The Boyd Barn, Bobcaygeon
November 18, 2022
Aerial of Boyd Barn Bobcaygeon 2021
Canadian Birthplace of the Polled Hereford & Home to Many Buffalo Adventures
Mossom Boyd was one of the rare Timber Barons whose wealth and success was real—he went from being an orphan who came over with the clothes he was wearing and the Bible, to a multi-millionaire in an era when “A Dollar a Day” was a workin’ man’s wage.
His son, Mossom M. (Mossie) Boyd grew up with the benefits of an education, plus his father’s fantastic wealth, and also conveniently owned Bobcaygeon. While his father had been one of the hardest-working and hardest-driving men ever to live in the Kawarthas, Mossie took the time for gentlemanly pursuits.
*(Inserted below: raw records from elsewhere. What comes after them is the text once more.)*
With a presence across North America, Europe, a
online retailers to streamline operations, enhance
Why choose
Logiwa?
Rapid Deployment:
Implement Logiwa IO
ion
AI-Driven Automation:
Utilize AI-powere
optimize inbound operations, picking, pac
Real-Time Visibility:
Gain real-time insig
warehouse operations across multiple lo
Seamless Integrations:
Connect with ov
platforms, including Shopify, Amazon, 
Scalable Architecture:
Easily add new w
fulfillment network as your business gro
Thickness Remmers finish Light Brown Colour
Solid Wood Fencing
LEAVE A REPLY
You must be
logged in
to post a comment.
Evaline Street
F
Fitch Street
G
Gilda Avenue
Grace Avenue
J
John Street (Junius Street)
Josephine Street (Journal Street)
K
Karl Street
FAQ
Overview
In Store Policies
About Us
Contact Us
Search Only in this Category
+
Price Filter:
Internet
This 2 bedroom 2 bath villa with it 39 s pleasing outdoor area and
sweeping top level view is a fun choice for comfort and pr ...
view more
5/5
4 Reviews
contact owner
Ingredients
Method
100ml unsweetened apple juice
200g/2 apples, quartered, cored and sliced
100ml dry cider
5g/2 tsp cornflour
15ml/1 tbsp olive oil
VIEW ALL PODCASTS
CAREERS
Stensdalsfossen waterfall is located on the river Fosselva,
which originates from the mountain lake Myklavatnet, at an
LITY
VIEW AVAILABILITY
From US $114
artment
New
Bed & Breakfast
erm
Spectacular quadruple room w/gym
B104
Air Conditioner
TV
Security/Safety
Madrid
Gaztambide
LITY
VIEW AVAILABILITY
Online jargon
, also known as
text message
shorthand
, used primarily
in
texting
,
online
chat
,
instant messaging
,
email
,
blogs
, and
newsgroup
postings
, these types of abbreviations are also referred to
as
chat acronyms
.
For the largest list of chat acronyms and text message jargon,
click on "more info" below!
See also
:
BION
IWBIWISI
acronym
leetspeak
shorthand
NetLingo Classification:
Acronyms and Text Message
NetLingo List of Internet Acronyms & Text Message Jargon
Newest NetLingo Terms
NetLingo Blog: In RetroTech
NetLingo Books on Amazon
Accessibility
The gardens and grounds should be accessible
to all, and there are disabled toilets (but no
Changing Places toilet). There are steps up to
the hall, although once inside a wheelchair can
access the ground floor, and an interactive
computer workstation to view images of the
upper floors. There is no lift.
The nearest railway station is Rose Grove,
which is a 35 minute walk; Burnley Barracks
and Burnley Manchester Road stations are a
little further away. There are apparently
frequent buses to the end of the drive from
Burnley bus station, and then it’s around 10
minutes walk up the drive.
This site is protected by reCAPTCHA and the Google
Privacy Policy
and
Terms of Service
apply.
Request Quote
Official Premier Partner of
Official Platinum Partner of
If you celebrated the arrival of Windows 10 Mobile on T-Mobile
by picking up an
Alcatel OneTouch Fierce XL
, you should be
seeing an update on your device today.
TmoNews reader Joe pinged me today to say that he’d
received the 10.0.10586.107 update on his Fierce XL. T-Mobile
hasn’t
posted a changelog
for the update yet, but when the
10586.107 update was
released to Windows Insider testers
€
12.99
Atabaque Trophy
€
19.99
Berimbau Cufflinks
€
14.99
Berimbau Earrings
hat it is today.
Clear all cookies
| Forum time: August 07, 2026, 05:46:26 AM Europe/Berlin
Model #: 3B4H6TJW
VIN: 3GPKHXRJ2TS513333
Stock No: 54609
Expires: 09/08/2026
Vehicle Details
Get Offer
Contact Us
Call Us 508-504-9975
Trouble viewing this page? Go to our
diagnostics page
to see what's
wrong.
In the nineteenth century, improving agriculture was a social cause that almost universally esteemed. In that era, most people had some first hand experience of what it meant to go hungry, and most every family faced eternal, monotonous manual labour just trying to get by on the farm—clearing land with ox and axe, mowing hay by hand, processing almost all the food they would eat. Anyone who figured out a way to improve agricultural yields or make farm life less tedious was instantly a hero. Many gentlemen dabbled in improving agriculture. Mossie Boyd had the time and money to take it to another level. Today we take for granted the technological advances that were painstakingly achieved over generations.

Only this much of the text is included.